Kevin Muir of the MacroTourist blog says we’re not quite at “2000-level-of-stupidness,” but he posted this chart to show we’re getting pretty close:
As you can see from the illustration, the number of stocks in the Russell 3000 RUA, +0.04% that are trading for 10 times revenue is closing in on the peak hit during the peak of the internet bubble.
For some perspective on what that metric means in terms of valuation, Muir revisited this 2002 quote from Sun Microsystems CEO Scott McNealy, who addressed it in what amounts to a dot-com autopsy:
‘At 10 times revenues, to give you a 10-year payback, I have to pay you 100% of revenues for 10 straight years in dividends. That assumes I can get that by my shareholders. That assumes I have zero cost of goods sold, which is very hard for a computer company. That assumes zero expenses, which is really hard with 39,000 employees. That assumes I pay no taxes, which is very hard. And that assumes you pay no taxes on your dividends, which is kind of illegal. And that assumes with zero R&D for the next 10 years, I can maintain the current revenue run rate.

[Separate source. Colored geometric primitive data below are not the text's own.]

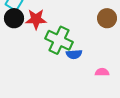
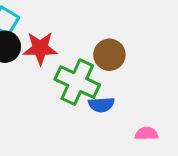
brown circle: (107, 18) -> (109, 55), moved

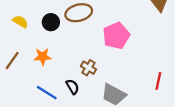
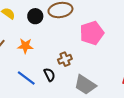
brown cross: (88, 68) -> (65, 59), turned 32

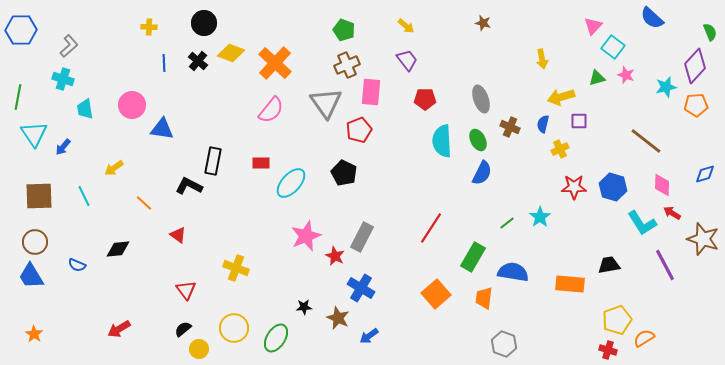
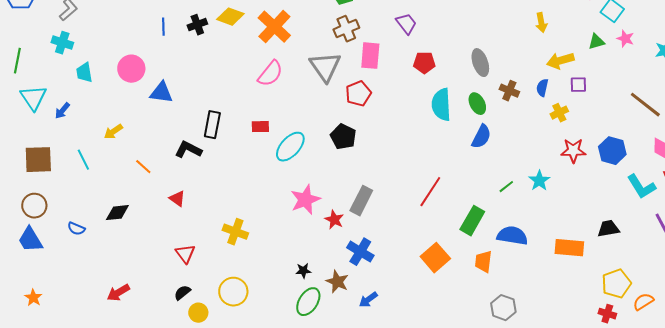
black cross: (198, 61) -> (197, 25), turned 30
green ellipse: (276, 338) -> (308, 302), moved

Now, having done that, would any of you like to buy my stock at $64? Do you realize how ridiculous those basic assumptions are? You don’t need any transparency. You don’t need any footnotes. What were you thinking?’ Scott McNealy, Business Week, 2002
Muir says that Sun, a darling of the bubble days, was “priced so far beyond perfection that it was head-shakingly-stupid.”
Soon after reaching that $64 level McNealy mentioned, the stock would drop well into single digits on its way to being bought by Oracle ORCL, -0.25% for the relatively paltry sum of $7.4 billion in 2009.
So, is the stock market starting to overheat like it did back during the dot-com heyday? Muir isn’t ready to sound the alarm just yet.
“In my mind, it still doesn’t feel anywhere near as frothy as 2000,” Muir said. “Yet, I need to acknowledge that numbers don’t lie, and according to this metric, we are only a few ticks away from equaling ‘DotCon’ stupidity.”
Late in Thursday’s session, the Dow Jones Industrial Average DJIA, +0.07% was up almost 100 points, while the S&P 500 SPX, +0.00% and Nasdaq Composite COMP, +0.05% were also moving higher.